Imagine a chatbot that must respond as a helpful assistant (role). If the model has high precision but low recall, it means it rarely gives wrong role responses but misses many correct ones. This can make the chatbot seem unhelpful or silent.

If recall is high but precision is low, the chatbot tries to respond often but sometimes acts outside the intended role, confusing users.

Balancing precision and recall ensures the chatbot reliably follows the system prompt role without missing or misbehaving.

Good vs Bad metric values for system prompt role adherence
  • Good: Precision and recall above 0.85, accuracy above 0.90 -- model consistently follows role instructions.
  • Bad: Precision or recall below 0.60, accuracy below 0.70 -- model often ignores or misinterprets role prompts.
Common pitfalls in evaluating system prompt role setting
  • Accuracy paradox: High accuracy can be misleading if the dataset is imbalanced (e.g., mostly one role).
  • Data leakage: If test prompts are too similar to training, metrics may overestimate real performance.
  • Overfitting: Model may memorize role instructions but fail on new or varied prompts.
  • Ignoring context: Metrics that do not consider conversation flow may miss role adherence issues.
Self-check question

Your model has 98% accuracy but only 12% recall on following the system prompt role. Is it good for production? Why or why not?

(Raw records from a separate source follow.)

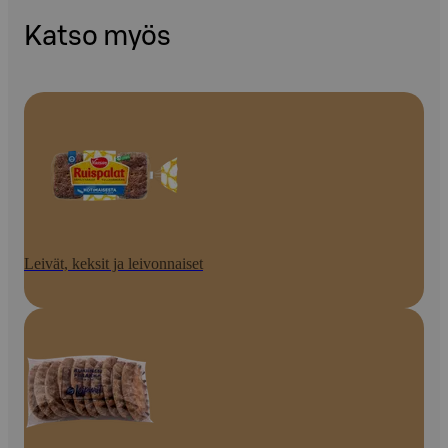
Katso myös
Leivät, keksit ja leivonnaiset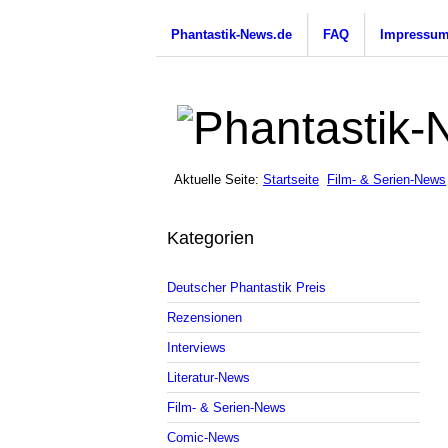
Phantastik-News.de
FAQ
Impressu
Aktuelle Seite:
Startseite
Film- & Serien-News
Kategorien
Deutscher Phantastik Preis
Rezensionen
Interviews
Literatur-News
Film- & Serien-News
Comic-News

Answer: No, it is not good. The low recall means the model misses most cases where it should follow the role, even if overall accuracy is high. This means the model often fails to act as instructed, which is critical for system prompt tasks.

Key Result
For system prompts and role setting, balancing precision and recall ensures the model reliably follows instructions without missing or misbehaving.